Variance Reduction via Machine Learning Imputation with Auxiliary Data (Job Market Paper) pdf
Randomized control trials, also known as A/B tests, provide clean identification and unbiased estimates of causal effects. However, when the experimental sample size is small, the estimates can suffer from large sampling variance and statistical tests may lack power. This paper provides a method to improve estimation efficiency when an auxiliary non-experimental sample on observable characteristics from the same target population is available. The proposed estimator attains the semiparametric efficiency bound, which is newly derived in this paper under the two-sample setup, hence no regular estimator can achieve a lower asymptotic variance. The amount of variance reduction depends positively on 1) the size of the auxiliary sample and 2) how well the observable characteristics predict the potential outcomes. The latter motivates the use of high-dimensional data and machine learning tools in our efficient estimator. Following recent development on debiased machine learning, our estimator is asymptotically normal at the root-n rate, allowing construction of confidence intervals and hypothesis tests. Simulation results show that the estimator performs well in finite samples.
Work in Progress
Characterizing Complier under Multi-valued Treatment
In applied microeconomic studies with instrumental variables, different instruments often lead to different results. This project aims at explaining these differences and providing insights on treatment effect heterogeneity. The study revisits the interpretation of 2SLS (IV) estimator when the treatment is multi-valued and provides a method to identify and estimate the distribution of observable characteristics of the relevant complier groups.
Quantile Treatment Effect Estimation with High-dimensional Data (with Nengchieh Chang)
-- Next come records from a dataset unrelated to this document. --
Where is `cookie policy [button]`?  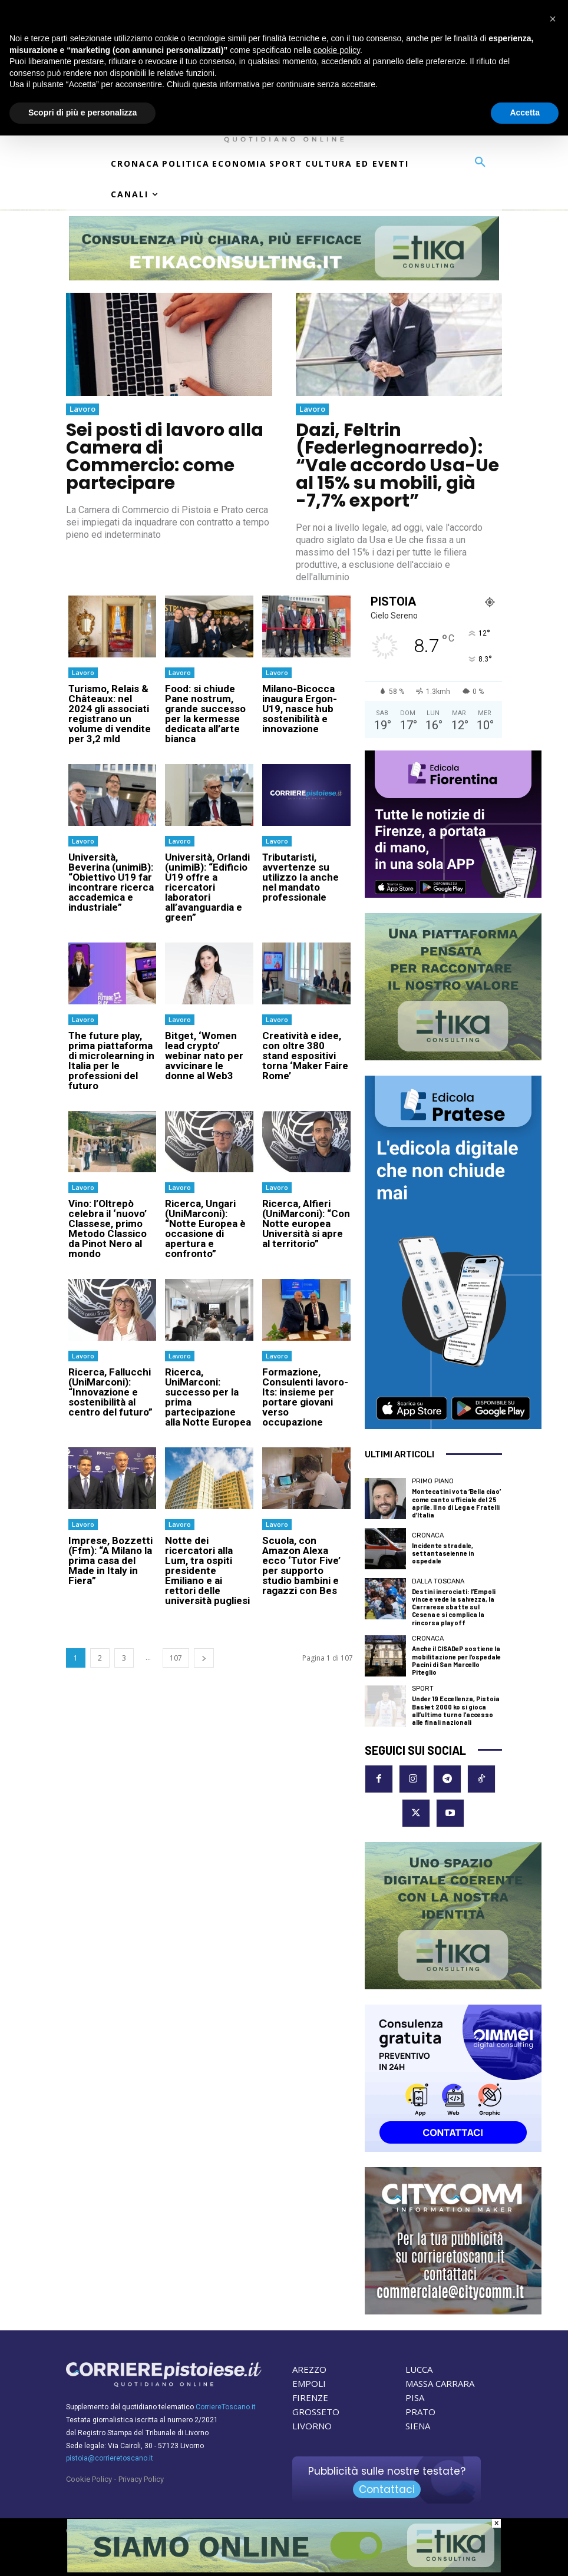 cookie policy [button] is located at coordinates (336, 50).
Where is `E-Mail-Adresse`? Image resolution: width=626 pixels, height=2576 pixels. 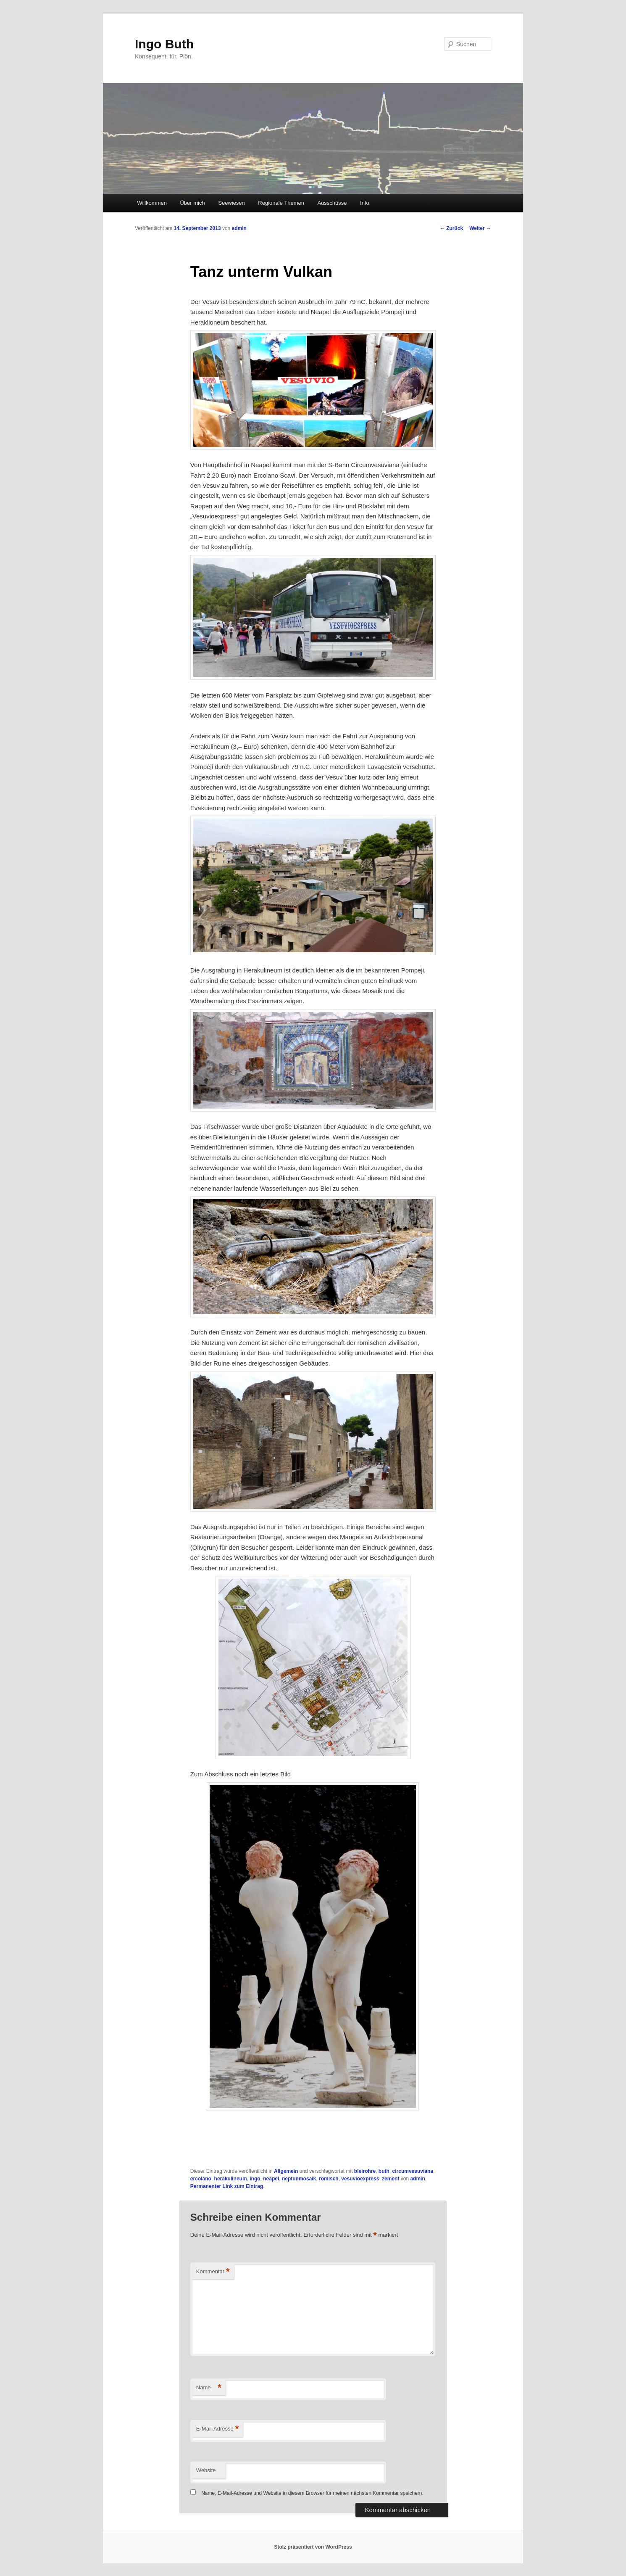 E-Mail-Adresse is located at coordinates (217, 2429).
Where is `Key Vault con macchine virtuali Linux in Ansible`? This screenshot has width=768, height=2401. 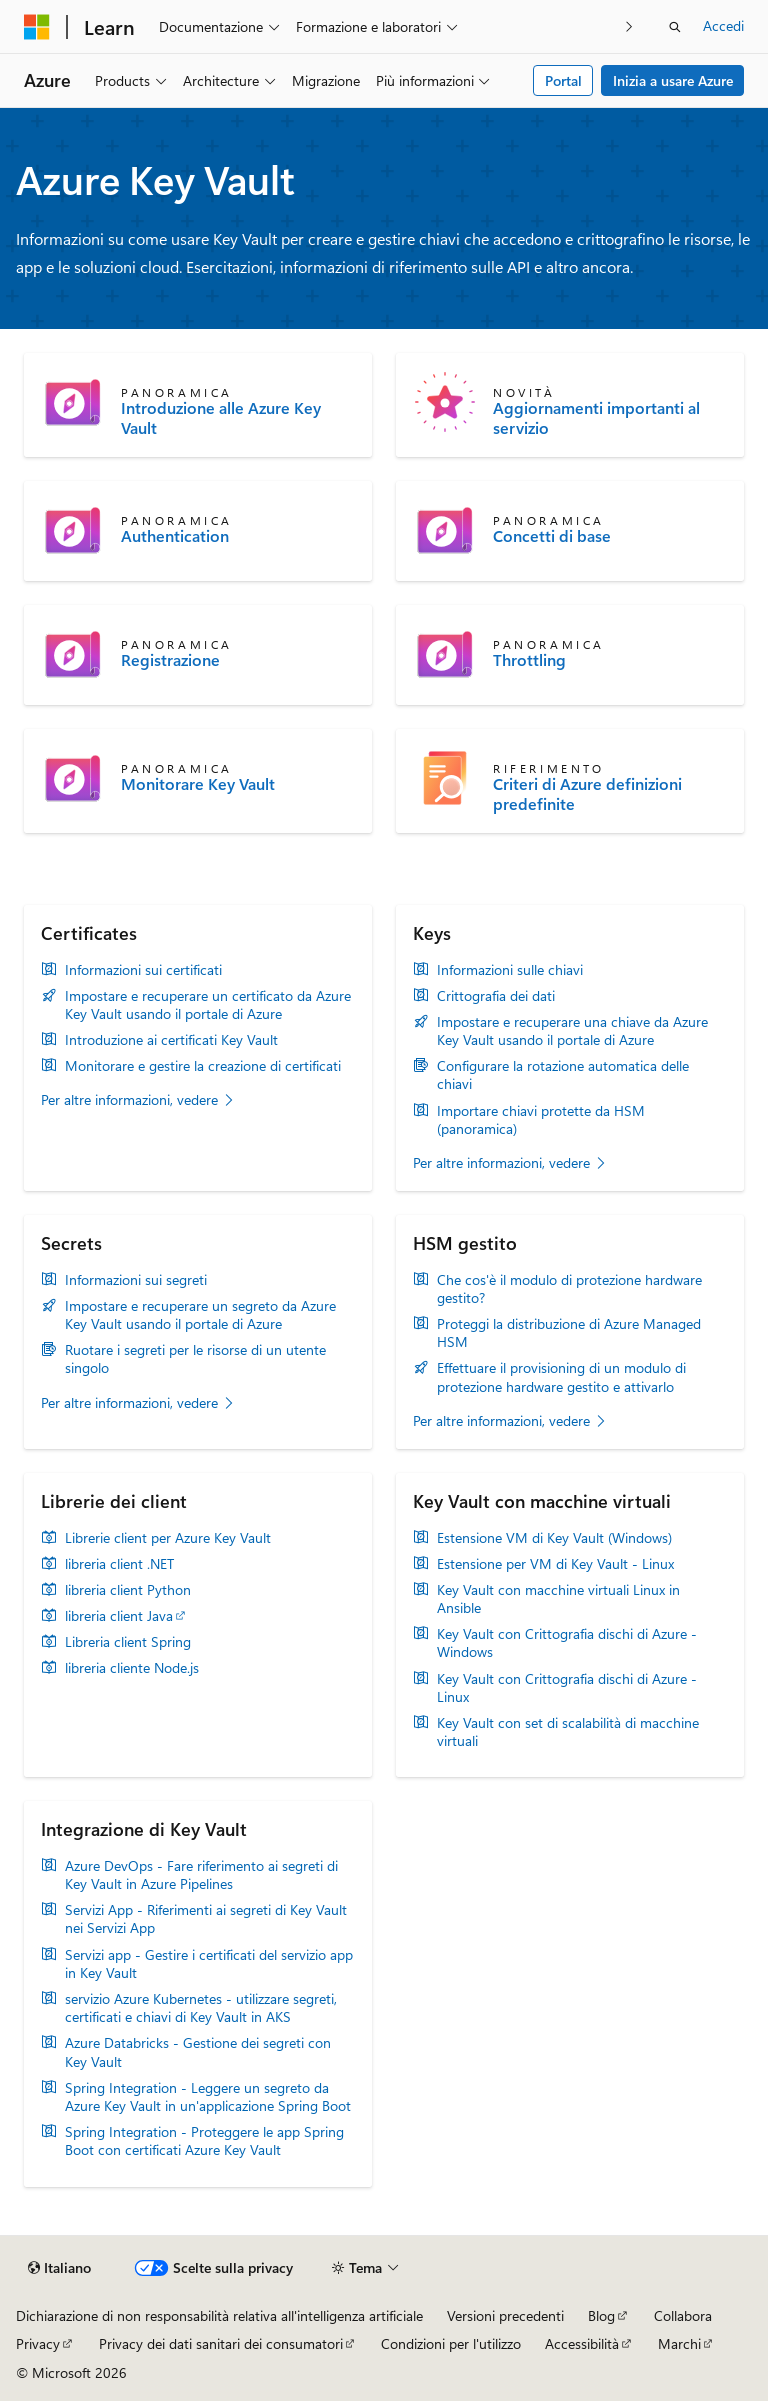 Key Vault con macchine virtuali Linux in Ansible is located at coordinates (558, 1599).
This project provides a doubly robust extension (Chernozhukov et el. 2018) of the semiparametric quantile treatment effect estimation discussed in Firpo (2007). Our proposed estimator allows researchers to use a rich set of machine learning methods in the first-step estimation, while still obtaining valid inferences. Researchers can include as many control variables as they would consider necessary, without worrying about the over-fitting problem that would occur in the traditional estimation methods. This paper complements Belloni et al. (2017), which provided a very general framework to discuss the estimation and inference of many different treatment effects when researchers apply machine learning methods.